When Noon Makan was diagnosed with polycystic ovary syndrome (PCOS), she was only 14-years-old.
“My periods were so heavy and irregular. I would get my period every three to six months and it would last a month. I am of Indian decent and we don’t’ talk about these things in our culture,” said Makan. “But my condition was so bad, I became anemic and that’s when I decided I needed to see a gynecologist.”
Up to 10 percent of women are diagnosed with PCOS — a hormone condition that often contributes to infertility and metabolic problems, such as pre-diabetes, high cholesterol and heart disease.
“Hearing the word infertility from my doctor was heartbreaking, even as a teenager. I wanted to have a family and be a mom,” said Makan. “I felt like a part of my femininity was taken away.”

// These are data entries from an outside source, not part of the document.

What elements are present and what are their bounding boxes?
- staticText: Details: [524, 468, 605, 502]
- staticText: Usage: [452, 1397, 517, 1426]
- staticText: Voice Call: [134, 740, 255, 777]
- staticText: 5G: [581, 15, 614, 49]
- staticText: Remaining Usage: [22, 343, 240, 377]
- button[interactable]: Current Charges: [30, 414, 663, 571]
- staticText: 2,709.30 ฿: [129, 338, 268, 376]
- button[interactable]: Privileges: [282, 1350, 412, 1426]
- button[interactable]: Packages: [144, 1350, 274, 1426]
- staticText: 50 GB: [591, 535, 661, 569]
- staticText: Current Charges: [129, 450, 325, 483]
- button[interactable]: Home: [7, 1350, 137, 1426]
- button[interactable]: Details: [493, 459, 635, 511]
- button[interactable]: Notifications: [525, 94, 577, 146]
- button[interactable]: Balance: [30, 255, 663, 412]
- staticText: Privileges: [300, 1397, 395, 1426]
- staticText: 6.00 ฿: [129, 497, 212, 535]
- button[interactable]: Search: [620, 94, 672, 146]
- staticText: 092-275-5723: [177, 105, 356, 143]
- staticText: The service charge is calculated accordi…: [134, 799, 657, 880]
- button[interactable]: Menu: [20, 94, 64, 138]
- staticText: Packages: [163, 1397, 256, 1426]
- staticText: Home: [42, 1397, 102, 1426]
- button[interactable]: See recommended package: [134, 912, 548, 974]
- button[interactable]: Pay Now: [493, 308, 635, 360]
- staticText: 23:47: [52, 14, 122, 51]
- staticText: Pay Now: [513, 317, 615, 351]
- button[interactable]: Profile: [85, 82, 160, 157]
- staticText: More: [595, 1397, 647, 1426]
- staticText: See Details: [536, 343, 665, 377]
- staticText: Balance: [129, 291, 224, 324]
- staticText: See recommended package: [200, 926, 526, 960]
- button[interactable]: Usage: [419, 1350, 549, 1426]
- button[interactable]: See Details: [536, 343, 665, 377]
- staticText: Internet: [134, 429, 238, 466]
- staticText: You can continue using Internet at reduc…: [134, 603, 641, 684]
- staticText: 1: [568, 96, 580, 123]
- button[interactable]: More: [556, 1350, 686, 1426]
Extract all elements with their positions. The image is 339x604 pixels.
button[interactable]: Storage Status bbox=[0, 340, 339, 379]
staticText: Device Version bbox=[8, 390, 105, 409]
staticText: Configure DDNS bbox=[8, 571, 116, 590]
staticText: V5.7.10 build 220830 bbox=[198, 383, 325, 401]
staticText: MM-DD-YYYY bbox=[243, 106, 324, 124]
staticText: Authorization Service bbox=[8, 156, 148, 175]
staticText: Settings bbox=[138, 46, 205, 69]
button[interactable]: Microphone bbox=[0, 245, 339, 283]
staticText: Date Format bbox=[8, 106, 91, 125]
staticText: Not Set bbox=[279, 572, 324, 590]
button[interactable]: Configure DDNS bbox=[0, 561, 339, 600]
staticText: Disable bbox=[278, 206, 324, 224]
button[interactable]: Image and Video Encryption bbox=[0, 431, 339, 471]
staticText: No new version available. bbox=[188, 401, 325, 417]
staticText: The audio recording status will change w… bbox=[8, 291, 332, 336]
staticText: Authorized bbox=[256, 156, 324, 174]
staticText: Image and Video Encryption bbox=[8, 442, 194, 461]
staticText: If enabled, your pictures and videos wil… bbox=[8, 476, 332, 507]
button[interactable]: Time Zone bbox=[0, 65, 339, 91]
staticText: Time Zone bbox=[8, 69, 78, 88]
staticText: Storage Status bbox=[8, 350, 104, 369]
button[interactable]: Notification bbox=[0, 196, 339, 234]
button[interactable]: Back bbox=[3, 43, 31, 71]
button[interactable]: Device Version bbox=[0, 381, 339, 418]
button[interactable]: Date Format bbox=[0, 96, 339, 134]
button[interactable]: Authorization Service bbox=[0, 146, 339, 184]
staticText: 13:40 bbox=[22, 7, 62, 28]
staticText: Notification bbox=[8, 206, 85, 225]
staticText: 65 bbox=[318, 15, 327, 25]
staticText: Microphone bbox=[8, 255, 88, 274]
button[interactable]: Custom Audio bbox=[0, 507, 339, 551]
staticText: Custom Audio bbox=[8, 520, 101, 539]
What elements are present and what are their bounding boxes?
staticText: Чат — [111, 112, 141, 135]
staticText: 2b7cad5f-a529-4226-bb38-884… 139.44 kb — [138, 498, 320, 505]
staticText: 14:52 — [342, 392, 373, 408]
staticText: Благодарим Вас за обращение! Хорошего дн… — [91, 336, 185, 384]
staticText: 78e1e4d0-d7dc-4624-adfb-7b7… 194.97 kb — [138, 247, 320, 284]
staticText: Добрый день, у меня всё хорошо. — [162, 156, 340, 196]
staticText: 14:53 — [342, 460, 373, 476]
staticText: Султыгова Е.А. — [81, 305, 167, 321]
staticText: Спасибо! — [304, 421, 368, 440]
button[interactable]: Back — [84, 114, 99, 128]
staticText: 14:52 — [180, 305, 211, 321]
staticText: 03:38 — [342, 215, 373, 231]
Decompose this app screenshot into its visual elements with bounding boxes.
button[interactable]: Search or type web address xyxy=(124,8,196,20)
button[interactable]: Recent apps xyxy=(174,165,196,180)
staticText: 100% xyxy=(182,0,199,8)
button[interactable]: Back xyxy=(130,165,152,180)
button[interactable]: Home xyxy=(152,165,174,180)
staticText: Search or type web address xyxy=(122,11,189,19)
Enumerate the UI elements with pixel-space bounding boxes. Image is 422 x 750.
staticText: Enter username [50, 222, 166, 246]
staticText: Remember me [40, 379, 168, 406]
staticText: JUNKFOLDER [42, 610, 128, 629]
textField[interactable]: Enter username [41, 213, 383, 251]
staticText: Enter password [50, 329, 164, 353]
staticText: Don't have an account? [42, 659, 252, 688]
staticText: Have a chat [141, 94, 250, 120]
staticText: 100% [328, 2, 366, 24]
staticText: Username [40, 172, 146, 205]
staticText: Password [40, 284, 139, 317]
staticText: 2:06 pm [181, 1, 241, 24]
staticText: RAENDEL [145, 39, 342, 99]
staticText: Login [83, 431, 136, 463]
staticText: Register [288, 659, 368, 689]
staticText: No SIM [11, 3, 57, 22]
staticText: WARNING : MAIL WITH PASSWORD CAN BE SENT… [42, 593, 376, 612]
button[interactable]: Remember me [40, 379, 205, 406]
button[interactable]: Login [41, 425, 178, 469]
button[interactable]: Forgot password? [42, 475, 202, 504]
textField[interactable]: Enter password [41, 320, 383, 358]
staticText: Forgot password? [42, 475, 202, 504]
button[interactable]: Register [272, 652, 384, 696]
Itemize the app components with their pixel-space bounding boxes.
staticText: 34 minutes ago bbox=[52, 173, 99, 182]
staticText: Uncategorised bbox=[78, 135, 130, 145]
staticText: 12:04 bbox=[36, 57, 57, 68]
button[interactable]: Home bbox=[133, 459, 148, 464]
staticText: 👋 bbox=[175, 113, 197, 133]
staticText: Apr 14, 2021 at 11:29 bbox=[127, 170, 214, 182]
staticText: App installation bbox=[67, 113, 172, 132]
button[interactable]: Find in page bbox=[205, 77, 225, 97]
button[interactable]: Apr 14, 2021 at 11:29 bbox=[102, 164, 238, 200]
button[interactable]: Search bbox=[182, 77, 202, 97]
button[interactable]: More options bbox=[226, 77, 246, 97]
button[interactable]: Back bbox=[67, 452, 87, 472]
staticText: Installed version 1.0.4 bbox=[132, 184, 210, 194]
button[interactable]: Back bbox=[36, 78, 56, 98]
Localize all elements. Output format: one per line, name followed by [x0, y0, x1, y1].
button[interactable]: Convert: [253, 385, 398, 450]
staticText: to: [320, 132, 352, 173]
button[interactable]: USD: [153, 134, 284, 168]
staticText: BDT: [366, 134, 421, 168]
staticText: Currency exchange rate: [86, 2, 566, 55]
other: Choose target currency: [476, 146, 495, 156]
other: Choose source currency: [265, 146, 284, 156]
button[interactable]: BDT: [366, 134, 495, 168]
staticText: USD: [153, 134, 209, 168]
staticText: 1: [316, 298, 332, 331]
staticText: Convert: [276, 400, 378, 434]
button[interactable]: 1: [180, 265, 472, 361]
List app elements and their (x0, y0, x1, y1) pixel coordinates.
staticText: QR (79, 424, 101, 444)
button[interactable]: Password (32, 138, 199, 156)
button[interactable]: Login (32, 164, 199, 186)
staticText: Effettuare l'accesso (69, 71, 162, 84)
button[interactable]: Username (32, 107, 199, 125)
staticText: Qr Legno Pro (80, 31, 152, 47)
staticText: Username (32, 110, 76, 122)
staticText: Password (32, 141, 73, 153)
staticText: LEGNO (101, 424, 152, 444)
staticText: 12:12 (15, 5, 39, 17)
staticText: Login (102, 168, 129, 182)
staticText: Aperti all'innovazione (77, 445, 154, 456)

According to the Hormone Health Network, women are diagnosed with PCOS when they have at least two of the three key features of the condition:
- Increased numbers of cysts in the ovaries (called polycystic ovaries) detected by ultrasound
- Slightly higher levels of testosterone or clinical symptoms, such as excess body hair
- Irregular or no menstrual periods
“PCOS is the most common hormonal condition in women of child bearing age. It usually starts in adolescence and persists for many years,” said
Antoni Duleba, MD, chief of the Division of Reproductive Endocrinology and Infertility at UC San Diego Health. “Teenagers are faced with acne, weight gain and excessive hair growth, while later in life, women are at risk for diabetes and high cholesterol.”
“I had to start getting hair removal treatments at age 9,” said Makan. “The symptoms definitely led to some anxiety.”
Duleba said many patients develop anxiety and depression from the condition due to the physical changes that develop and the challenges of sometimes diagnosing PCOS.
A clinical evaluation, blood work to test hormone levels and an ultrasound to check the ovaries, are steps taken if a patient is suspected of having PCOS.
“The hardest part for me was not knowing what was wrong with my body. That was traumatic,” said Makan. “Once I was diagnosed, I felt some weight lifted and some worry melt away because I knew what I was up against.”
The exact causes of PCOS are unknown but hereditary and environmental factors that lead to increased insulin and testosterone levels are thought to contribute to development of the disease.
Recently, researchers at University of California San Diego School of Medicine found that women with PCOS tend to have less bacterial diversity in their gut.
The researchers examined fecal swabs from 73 women diagnosed with PCOS. Their samples were compared to swabs from 48 women who did not have PCOS and 42 women who had polycystic ovaries but did not have the other features of PCOS.
The study found the women who had PCOS had the least diverse gut bacteria, women who did not have the condition had the most diverse gut bacteria and women who had polycystic ovaries tended to have more diverse gut bacteria than women with PCOS, but less diversity than women without the condition.
“Our findings suggests testosterone may help shape the gut microbiome, and these changes may influence the development of PCOS and the impact it has on a women’s quality of life,” said Varykina Thackray, PhD, senior author of the study and associate professor in the Department of Obstetrics, Gynecology, and Reproductive Sciences at UC San Diego School of Medicine.
The study also confirmed findings recently reported in two other studies that Caucasian and Han Chinese women with PCOS have less bacterial diversity in their gut microbiome than healthy women.
“Further studies are needed to understand how the gut microbiome contributes to PCOS and if modification of the gut microbiome may be a potential treatment for this disorder,” said Duleba, a co-author of the study.
There is no cure for PCOS but symptoms can be managed with lifestyle changes and medications.
“The medications I take have significantly improved my quality of life,” said Makan.
Duleba added that medications can also help patients with PCOS to get pregnant and to stop excessive hair growth. “We can’t treat both of those issues at the same time because the medications to stop hair grown can actually prevent fertility. It’s really understanding what the patient’s needs are and addressing them one at a time for optimal outcomes.”
Makan, now 21-years-old, has not given up on her dream to have a baby. “With modern medicine, I have a lot of hope that I will continue to live my life to the fullest and become a mother. I have so much more confidence than I did as that scared teenager. PCOS has actually made me stronger and more determined than I ever was before.”
And that motivation has led Makan to a lab at UC San Diego where she is both a research assistant and a participant in a study that is looking at the effects of androgen on an ovary follicle, a fluid-filled sac that contains an immature egg. Due to high levels of androgen in PCOS patients, the study is looking to see if that hormone on a follicle could be a potential cause of infertility.
“Because of my health experiences, I was passionate about going into medicine and research. I am honored to be contributing to science for a topic that hits home so personally,” said Makan. “I want to use my past to help women of the future.”